**TASK REQUIREMENTS**
If a line in the entries below contains "Returns", copy it.

**THE DATA**
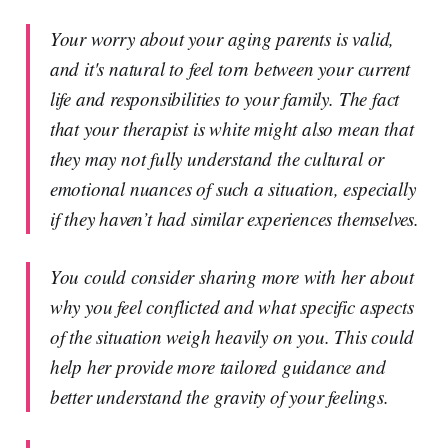
Your worry about your aging parents is valid,
and it's natural to feel torn between your current
life and responsibilities to your family. The fact
that your therapist is white might also mean that
they may not fully understand the cultural or
emotional nuances of such a situation, especially
if they haven’t had similar experiences themselves.
You could consider sharing more with her about
why you feel conflicted and what specific aspects
of the situation weigh heavily on you. This could
help her provide more tailored guidance and
better understand the gravity of your feelings.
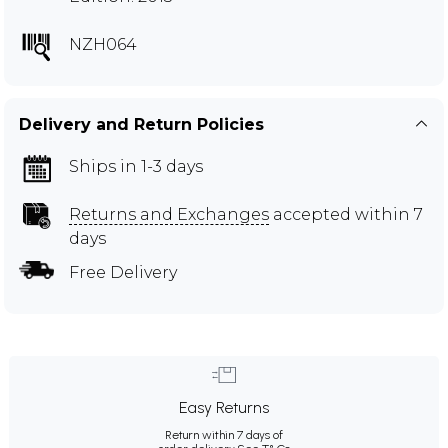
NZH064
Delivery and Return Policies
Ships in 1-3 days
Returns and Exchanges
accepted within 7
days
Free Delivery
Easy Returns
Return within 7 days of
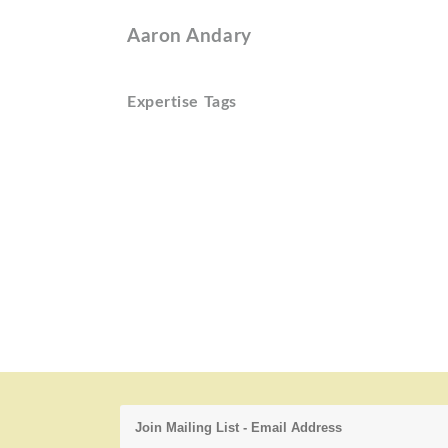
Aaron Andary
Expertise Tags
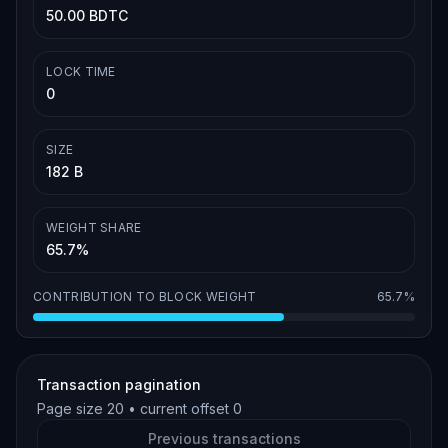
50.00 BDTC
LOCK TIME
0
SIZE
182 B
WEIGHT SHARE
65.7%
CONTRIBUTION TO BLOCK WEIGHT
65.7%
Transaction pagination
Page size
20
• current offset
0
Previous transactions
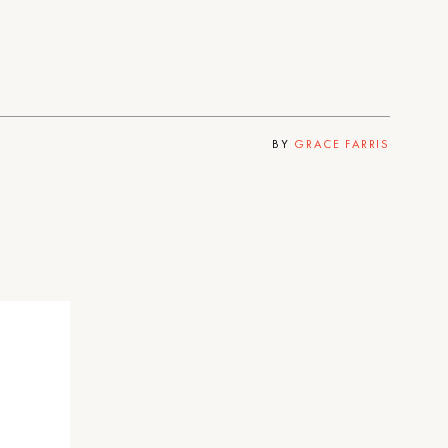
BY
GRACE FARRIS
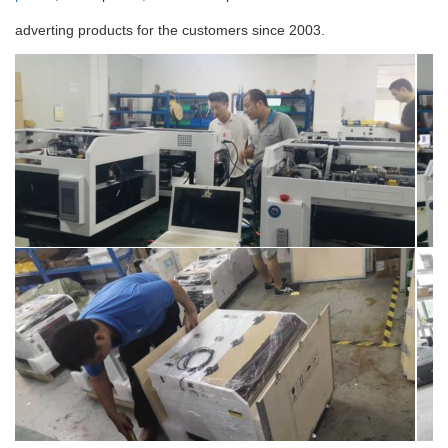
adverting products for the customers since 2003.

**WRITTEN SOLUTION**
Returns and Exchanges
Easy Returns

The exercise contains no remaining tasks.